» **DATA FOR THE TASK**:

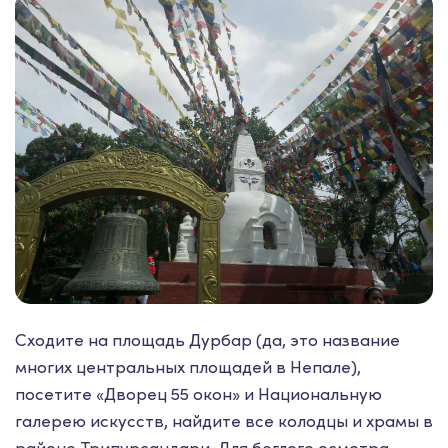
Сходите на площадь Дурбар (да, это название
многих центральных площадей в Непале),
посетите «Дворец 55 окон» и Национальную
галерею искусств, найдите все колодцы и храмы в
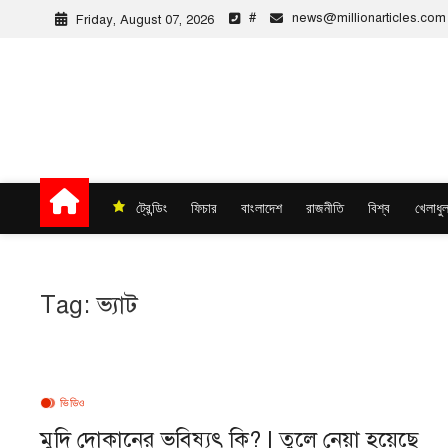
Skip
#
news@millionarticles.com
Friday, August 07, 2026
to
content
Million Articles
ট্রেন্ডিং
ফিচার
বাংলাদেশ
রাজনীতি
বিশ্ব
খেলাধুল
Tag:
ভ্যাট
ভিডিও
মুদি দোকানের ভবিষ্যৎ কি? | তুলে নেয়া হয়েছে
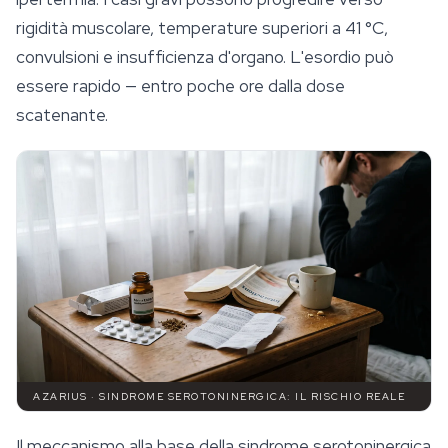
rigidità muscolare, temperature superiori a 41 °C,
convulsioni e insufficienza d'organo. L'esordio può
essere rapido — entro poche ore dalla dose
scatenante.
AZARIUS · SINDROME SEROTONINERGICA: IL RISCHIO REALE
Il meccanismo alla base della sindrome serotoninergica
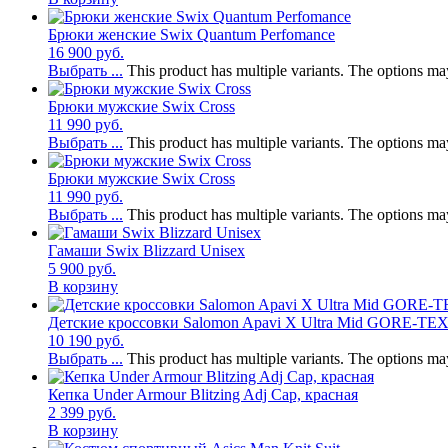
Брюки женские Swix Quantum Perfomance
16 900
руб.
Выбрать ...
This product has multiple variants. The options m
Брюки мужские Swix Cross
11 990
руб.
Выбрать ...
This product has multiple variants. The options m
Брюки мужские Swix Cross
11 990
руб.
Выбрать ...
This product has multiple variants. The options m
Гамаши Swix Blizzard Unisex
5 900
руб.
В корзину
Детские кроссовки Salomon Apavi X Ultra Mid GORE-TE
10 190
руб.
Выбрать ...
This product has multiple variants. The options m
Кепка Under Armour Blitzing Adj Cap, красная
2 399
руб.
В корзину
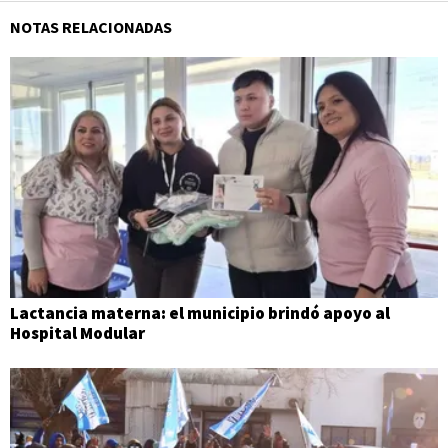
NOTAS RELACIONADAS
Lactancia materna: el municipio brindó apoyo al
Hospital Modular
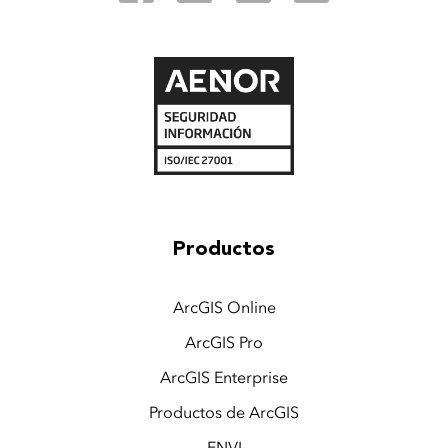
Productos
ArcGIS Online
ArcGIS Pro
ArcGIS Enterprise
Productos de ArcGIS
ENVI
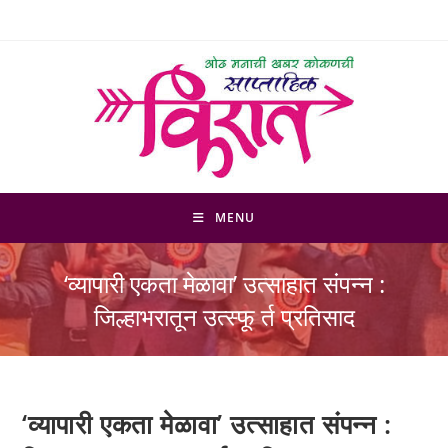
Skip
to
content
MENU
‘व्यापारी एकता मेळावा’ उत्साहात संपन्न :
जिल्हाभरातून उत्स्फू र्त प्रतिसाद
‘व्यापारी एकता मेळावा’ उत्साहात संपन्न :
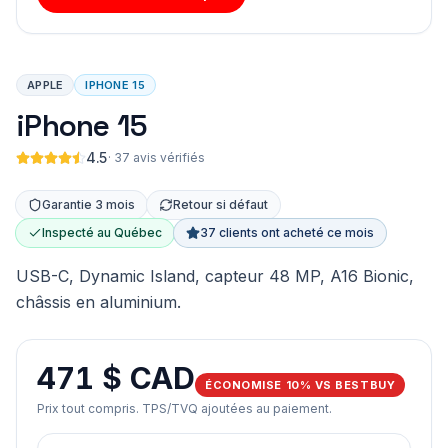
APPLE
IPHONE 15
iPhone 15
4.5
·
37 avis vérifiés
Garantie 3 mois
Retour si défaut
Inspecté au Québec
37 clients ont acheté ce mois
USB-C, Dynamic Island, capteur 48 MP, A16 Bionic,
châssis en aluminium.
471 $ CAD
ÉCONOMISE 10% VS BESTBUY
Prix tout compris. TPS/TVQ ajoutées au paiement.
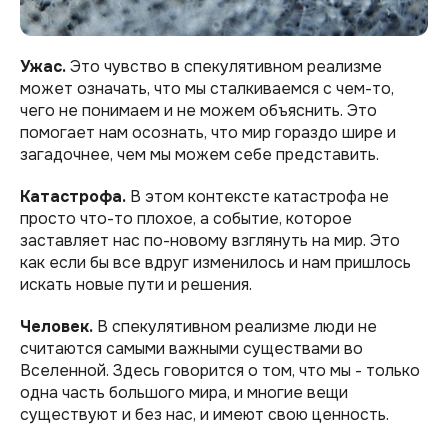
Ужас.
Это чувство в спекулятивном реализме
может означать, что мы сталкиваемся с чем-то,
чего не понимаем и не можем объяснить. Это
помогает нам осознать, что мир гораздо шире и
загадочнее, чем мы можем себе представить.
Катастрофа.
В этом контексте катастрофа не
просто что-то плохое, а событие, которое
заставляет нас по-новому взглянуть на мир. Это
как если бы все вдруг изменилось и нам пришлось
искать новые пути и решения.
Человек.
В спекулятивном реализме люди не
считаются самыми важными существами во
Вселенной. Здесь говорится о том, что мы - только
одна часть большого мира, и многие вещи
существуют и без нас, и имеют свою ценность.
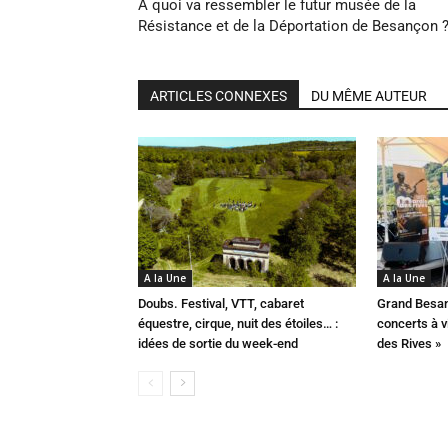
A quoi va ressembler le futur musée de la
Résistance et de la Déportation de Besançon 
ARTICLES CONNEXES
DU MÊME AUTEUR
A la Une
A la Une
Doubs. Festival, VTT, cabaret
Grand Besan
équestre, cirque, nuit des étoiles… :
concerts à v
idées de sortie du week-end
des Rives »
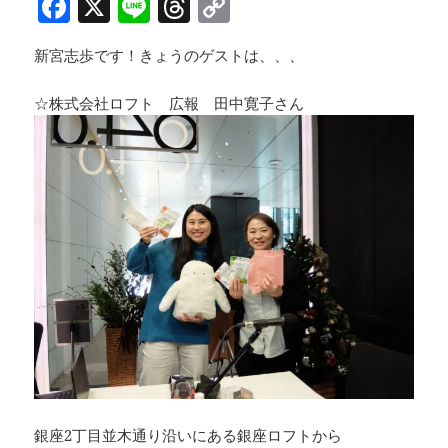
F
X
Li
T
C
a
n
h
o
新宮志歩です！きょうのゲストは、、、
c
e
re
p
e
a
y
☆株式会社ロフト 広報 田中寛子さん
b
d
Li
o
s
n
o
k
k
銀座2丁目並木通り沿いにある銀座ロフトから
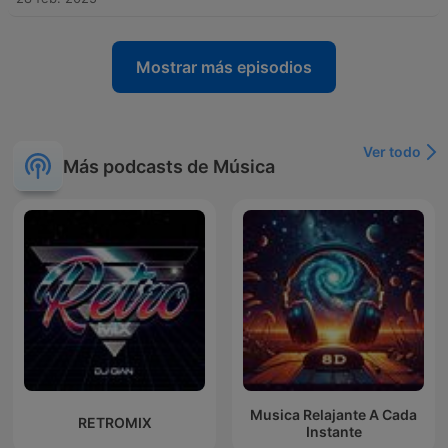
Mostrar más episodios
Ver todo
Más podcasts de Música
Musica Relajante A Cada
RETROMIX
Instante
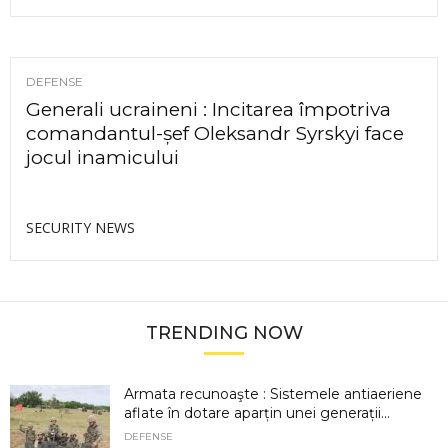
DEFENSE
Generali ucraineni : Incitarea împotriva
comandantul-șef Oleksandr Syrskyi face
jocul inamicului
SECURITY NEWS
TRENDING NOW
Armata recunoaşte : Sistemele antiaeriene
aflate în dotare aparțin unei generații...
DEFENSE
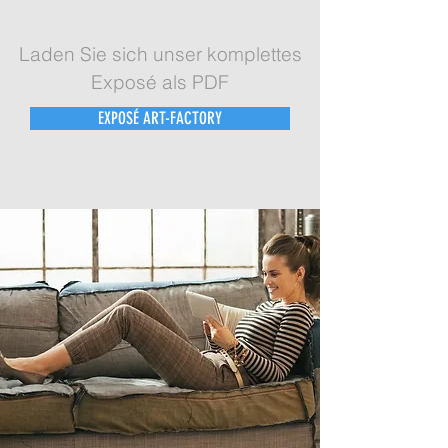
Laden Sie sich unser komplettes
Exposé als PDF
EXPOSÉ ART-FACTORY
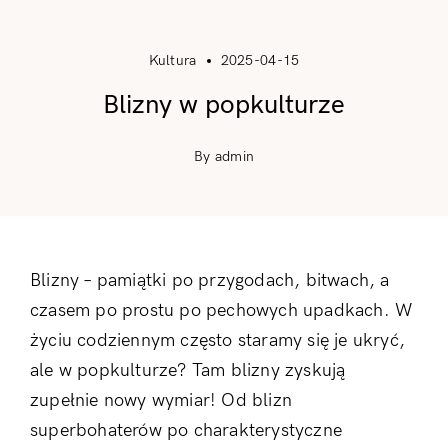
Kultura
2025-04-15
Blizny w popkulturze
By admin
Blizny – pamiątki po przygodach, bitwach, a
czasem po prostu po pechowych upadkach. W
życiu codziennym często staramy się je ukryć,
ale w popkulturze? Tam blizny zyskują
zupełnie nowy wymiar! Od blizn
superbohaterów po charakterystyczne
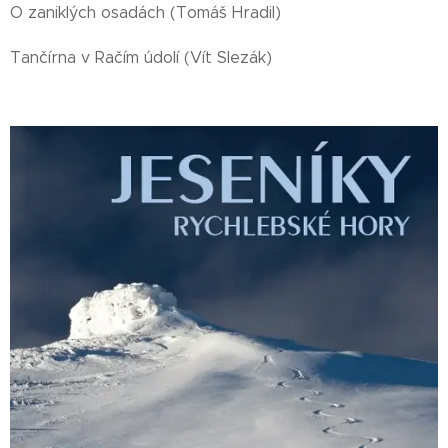
O zaniklých osadách (Tomáš Hradil)
Tančírna v Račím údolí (Vít Slezák)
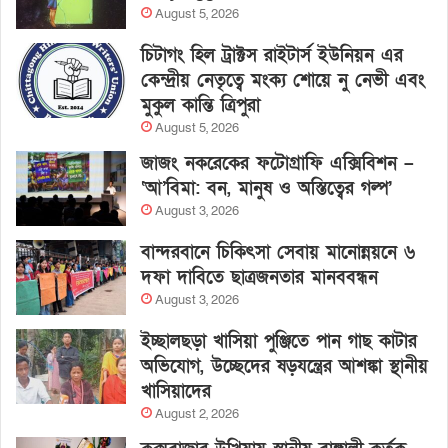
August 5, 2026
চিটাগং হিল ট্রাক্টস রাইটার্স ইউনিয়ন এর
কেন্দ্রীয় নেতৃত্বে মংক্য শোয়ে নু নেভী এবং
মুকুল কান্তি ত্রিপুরা
August 5, 2026
জাজং নকরেকের ফটোগ্রাফি এক্সিবিশন –
‘আ’বিমা: বন, মানুষ ও অস্তিত্বের গল্প’
August 3, 2026
বান্দরবানে চিকিৎসা সেবায় মানোন্নয়নে ৬
দফা দাবিতে ছাত্রজনতার মানববন্ধন
August 3, 2026
ইচ্ছালছড়া খাসিয়া পুঞ্জিতে পান গাছ কাটার
অভিযোগ, উচ্ছেদের ষড়যন্ত্রের আশঙ্কা স্থানীয়
খাসিয়াদের
August 2, 2026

» **PROBLEM DESCRIPTION**:
Could you retype the whole listing word for word, minus its pictures?

» **RESPONSE BELOW**:
Сходите на площадь Дурбар (да, это название
многих центральных площадей в Непале),
посетите «Дворец 55 окон» и Национальную
галерею искусств, найдите все колодцы и храмы в
Skip
#
news@millionarticles.com
Friday, August 07, 2026
to
content
Million Articles
ট্রেন্ডিং
ফিচার
বাংলাদেশ
রাজনীতি
বিশ্ব
খেলাধুল
Tag:
ভ্যাট
ভিডিও
মুদি দোকানের ভবিষ্যৎ কি? | তুলে নেয়া হয়েছে
rigidità muscolare, temperature superiori a 41 °C,
convulsioni e insufficienza d'organo. L'esordio può
essere rapido — entro poche ore dalla dose
scatenante.
AZARIUS · SINDROME SEROTONINERGICA: IL RISCHIO REALE
Il meccanismo alla base della sindrome serotoninergica
Брюки женские Swix Quantum Perfomance
16 900
руб.
Выбрать ...
This product has multiple variants. The options m
Брюки мужские Swix Cross
11 990
руб.
Выбрать ...
This product has multiple variants. The options m
Брюки мужские Swix Cross
11 990
руб.
Выбрать ...
This product has multiple variants. The options m
Гамаши Swix Blizzard Unisex
5 900
руб.
В корзину
Детские кроссовки Salomon Apavi X Ultra Mid GORE-TE
10 190
руб.
Выбрать ...
This product has multiple variants. The options m
Кепка Under Armour Blitzing Adj Cap, красная
2 399
руб.
В корзину
NOTAS RELACIONADAS
Lactancia materna: el municipio brindó apoyo al
Hospital Modular
Productos
ArcGIS Online
ArcGIS Pro
ArcGIS Enterprise
Productos de ArcGIS
ENVI
Skip
to
content
MENU
‘व्यापारी एकता मेळावा’ उत्साहात संपन्न :
जिल्हाभरातून उत्स्फू र्त प्रतिसाद
‘व्यापारी एकता मेळावा’ उत्साहात संपन्न :
APPLE
IPHONE 15
iPhone 15
4.5
·
37 avis vérifiés
Garantie 3 mois
Retour si défaut
Inspecté au Québec
37 clients ont acheté ce mois
USB-C, Dynamic Island, capteur 48 MP, A16 Bionic,
châssis en aluminium.
471 $ CAD
ÉCONOMISE 10% VS BESTBUY
Prix tout compris. TPS/TVQ ajoutées au paiement.
Ужас.
Это чувство в спекулятивном реализме
может означать, что мы сталкиваемся с чем-то,
чего не понимаем и не можем объяснить. Это
помогает нам осознать, что мир гораздо шире и
загадочнее, чем мы можем себе представить.
Катастрофа.
В этом контексте катастрофа не
просто что-то плохое, а событие, которое
заставляет нас по-новому взглянуть на мир. Это
как если бы все вдруг изменилось и нам пришлось
искать новые пути и решения.
Человек.
В спекулятивном реализме люди не
считаются самыми важными существами во
Вселенной. Здесь говорится о том, что мы - только
одна часть большого мира, и многие вещи
существуют и без нас, и имеют свою ценность.
A quoi va ressembler le futur musée de la
Résistance et de la Déportation de Besançon 
ARTICLES CONNEXES
DU MÊME AUTEUR
A la Une
A la Une
Doubs. Festival, VTT, cabaret
Grand Besan
équestre, cirque, nuit des étoiles… :
concerts à v
idées de sortie du week-end
des Rives »
F
X
Li
T
C
a
n
h
o
新宮志歩です！きょうのゲストは、、、
c
e
re
p
e
a
y
☆株式会社ロフト 広報 田中寛子さん
b
d
Li
o
s
n
o
k
k
銀座2丁目並木通り沿いにある銀座ロフトから
Mostrar más episodios
Ver todo
Más podcasts de Música
Musica Relajante A Cada
RETROMIX
Instante
DEFENSE
Generali ucraineni : Incitarea împotriva
comandantul-șef Oleksandr Syrskyi face
jocul inamicului
SECURITY NEWS
TRENDING NOW
Armata recunoaşte : Sistemele antiaeriene
aflate în dotare aparțin unei generații...
DEFENSE
Laden Sie sich unser komplettes
Exposé als PDF
EXPOSÉ ART-FACTORY
Kultura
2025-04-15
Blizny w popkulturze
By admin
Blizny – pamiątki po przygodach, bitwach, a
czasem po prostu po pechowych upadkach. W
życiu codziennym często staramy się je ukryć,
ale w popkulturze? Tam blizny zyskują
zupełnie nowy wymiar! Od blizn
superbohaterów po charakterystyczne
O zaniklých osadách (Tomáš Hradil)
Tančírna v Račím údolí (Vít Slezák)
August 5, 2026
চিটাগং হিল ট্রাক্টস রাইটার্স ইউনিয়ন এর
কেন্দ্রীয় নেতৃত্বে মংক্য শোয়ে নু নেভী এবং
মুকুল কান্তি ত্রিপুরা
August 5, 2026
জাজং নকরেকের ফটোগ্রাফি এক্সিবিশন –
‘আ’বিমা: বন, মানুষ ও অস্তিত্বের গল্প’
August 3, 2026
বান্দরবানে চিকিৎসা সেবায় মানোন্নয়নে ৬
দফা দাবিতে ছাত্রজনতার মানববন্ধন
August 3, 2026
ইচ্ছালছড়া খাসিয়া পুঞ্জিতে পান গাছ কাটার
অভিযোগ, উচ্ছেদের ষড়যন্ত্রের আশঙ্কা স্থানীয়
খাসিয়াদের
August 2, 2026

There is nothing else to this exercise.